Practical and Helpful Tips: Services

Understanding Bank Reconciliation

Bank reconciliation has become the toughest part for the world of bookkeeping. The opinion of every bookkeeper is very different because some find it interesting, while others is boring. Whatever way we look at it, it is one of the fundamental functions of accounting which must be done. Checks which are processed very late can be bounced, if there is a sufficient stipulation for it has not been done in the business books.

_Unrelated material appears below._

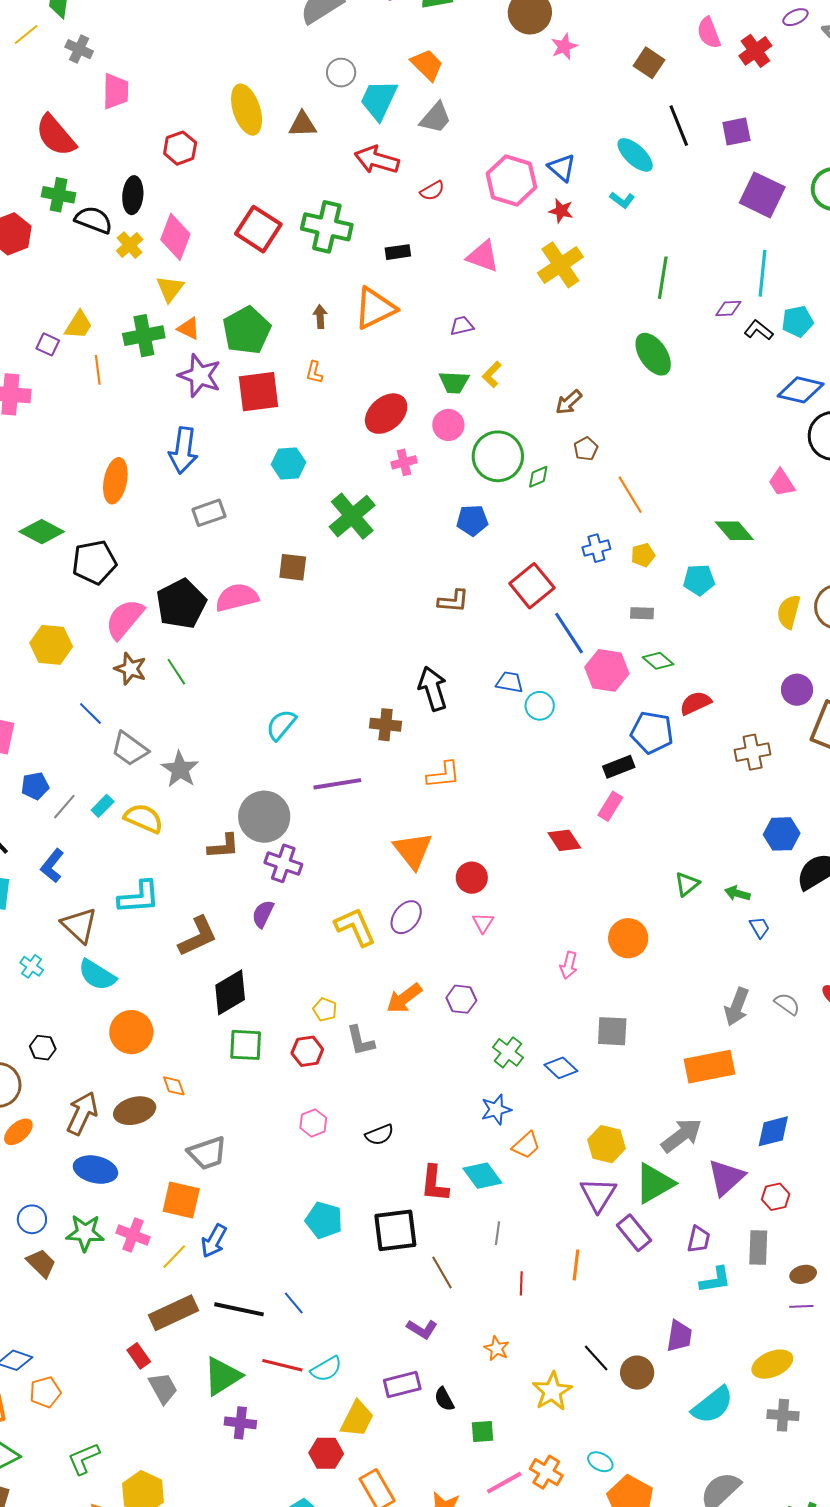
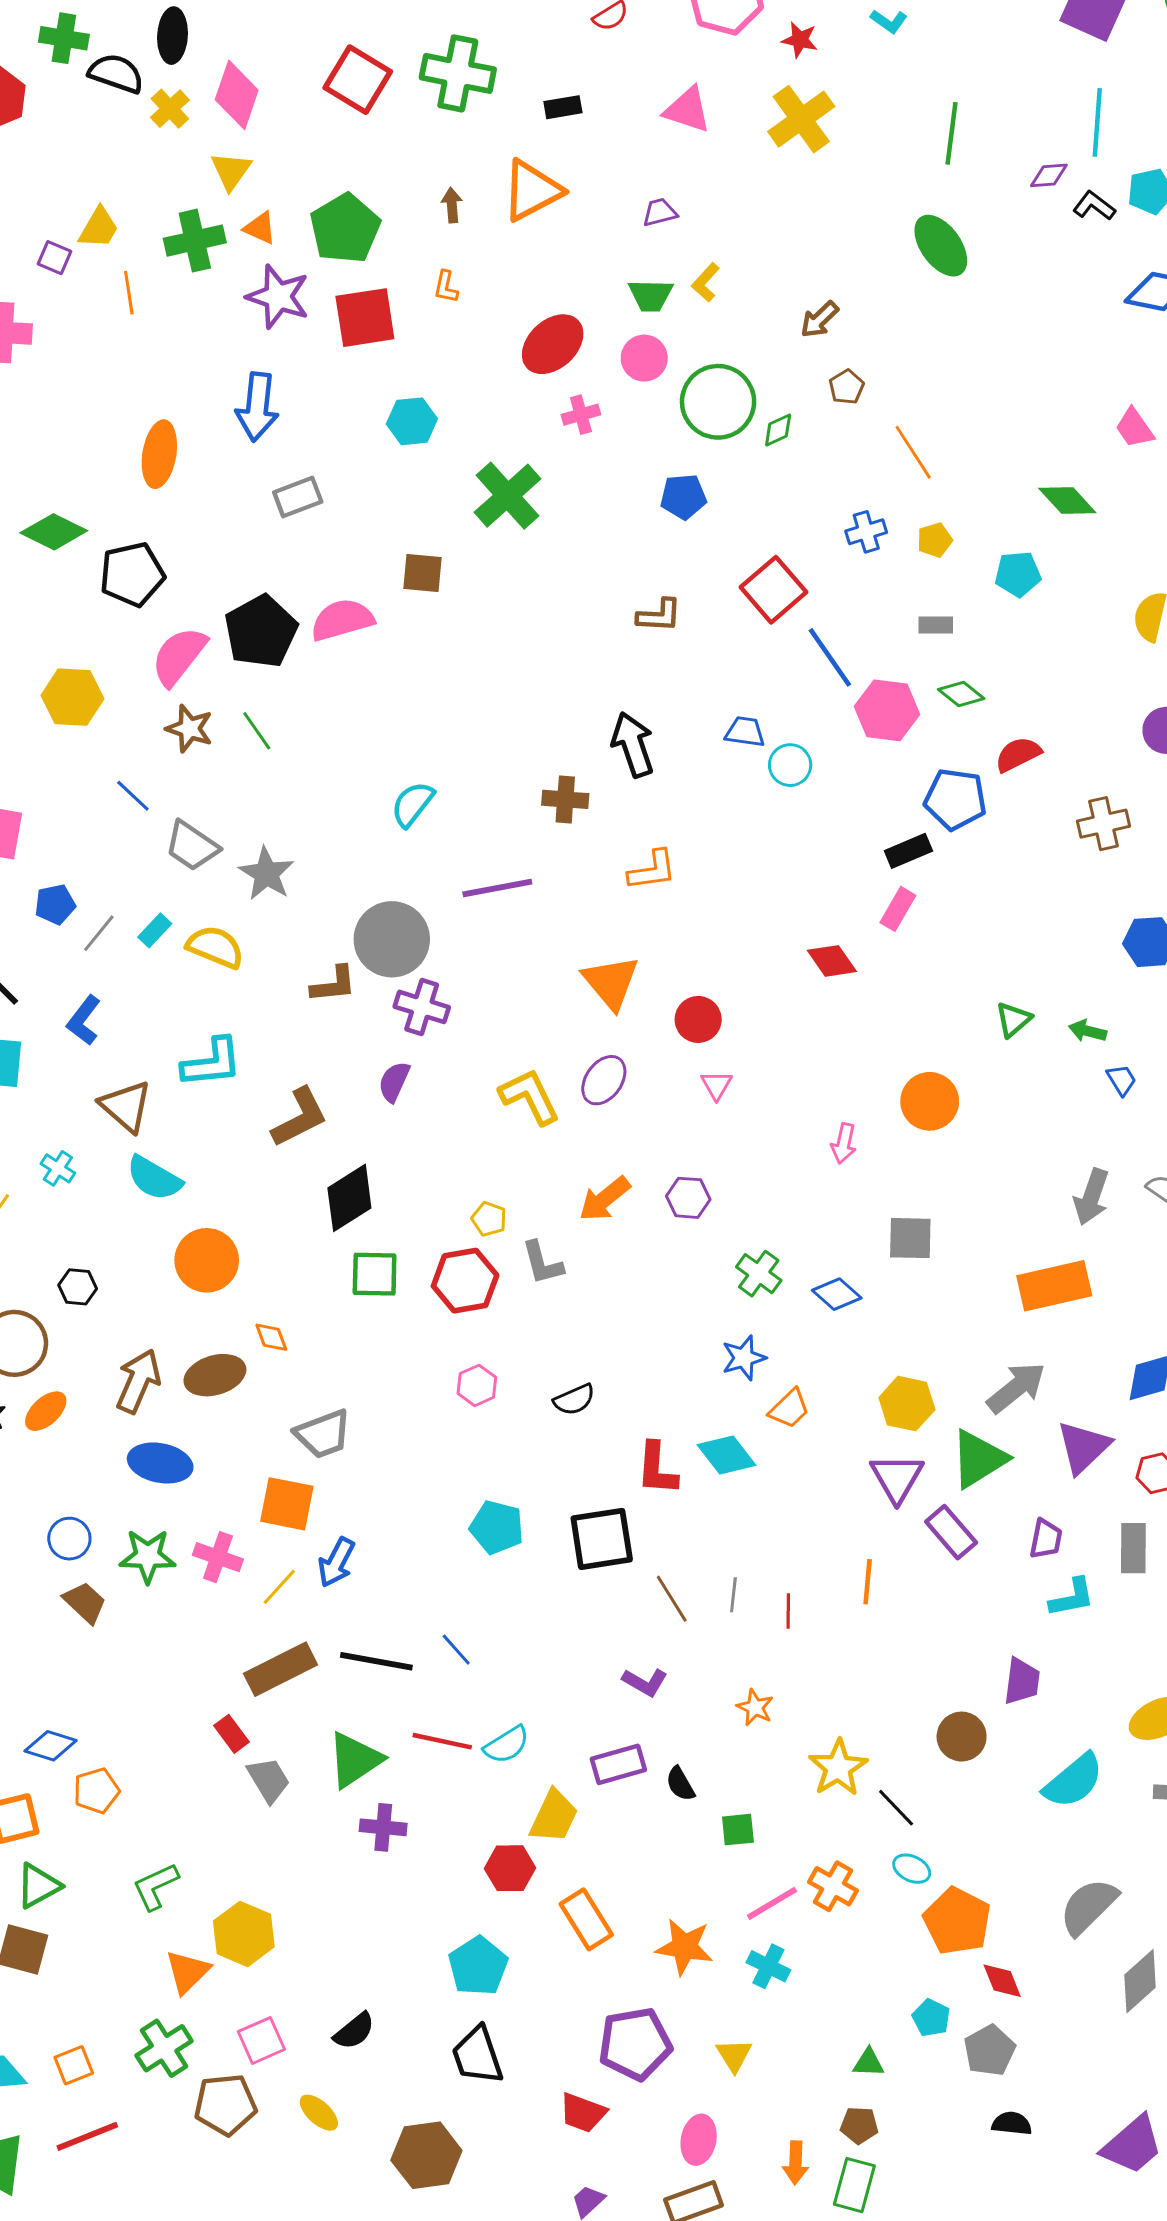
red hexagon: (307, 1051) -> (465, 1281), size x1.4
gray line: (497, 1233) -> (733, 1595), moved
black line: (596, 1358) -> (896, 1808), moved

What is bank reconciliation?
The procedure of comparing and contrasting the account balance provided by the bank with that of the firm’s book of accounts as well as explaining any discrepancy is the bank reconciliation. You should consider that the discrepancy in the balance may be due to the timing brought differently in registering the information in the books and in your company’s books. Such discrepancy is a typical situation and is rectified automatically within the small time. However, most frequently the discrepancy is due to a single mistake, which has to be rectified on hand and to catch this mistake, you need bank reconciliation. Every end of the month, all corporations do the bank reconciliation.

Why bank reconciliation is a must
First of all, maintaining a bank reconciliation every month will keep your company’s financial records updated and clear. Back log would be eliminated if you follow the rules of bank reconciliation. Furthermore, you can comprehend your accounting status all the time. It is very important that you have quick and solid communication system with the monetary system. The bank reconciliation is the basic process in checking the balance on every bank statement on a given date with the account balance in your cash book. Charges at the bank are an additional to the deducted outstanding and amazing deposits. Debit or outstanding orders are additional to the payments.

Too many people in this world have hold a bank reconciliation at some point. There is a certain situation that the bank reconciliation cannot be balanced. And this could be due to some missing information, than the skills and knowledge of the person carrying out reconciliation. In such circumstances, the bank statements should always be reconstructed.

Depending on the size and extent of the entity concerned, a bank statement for a specific period could consist of several pages. One missing page will not balance. Transactions on the missing page impacts on the result of the bank reconciliation noticeably.
If you wish to get most of your firm, you need to take care of the financial transaction.

Bookkeeping is fundamental in operating your business in an informed way. It is incredibly important to have a transparent and honest transaction all the time. Without a doubt, one of the best ways to keep track your records is the bank reconciliation.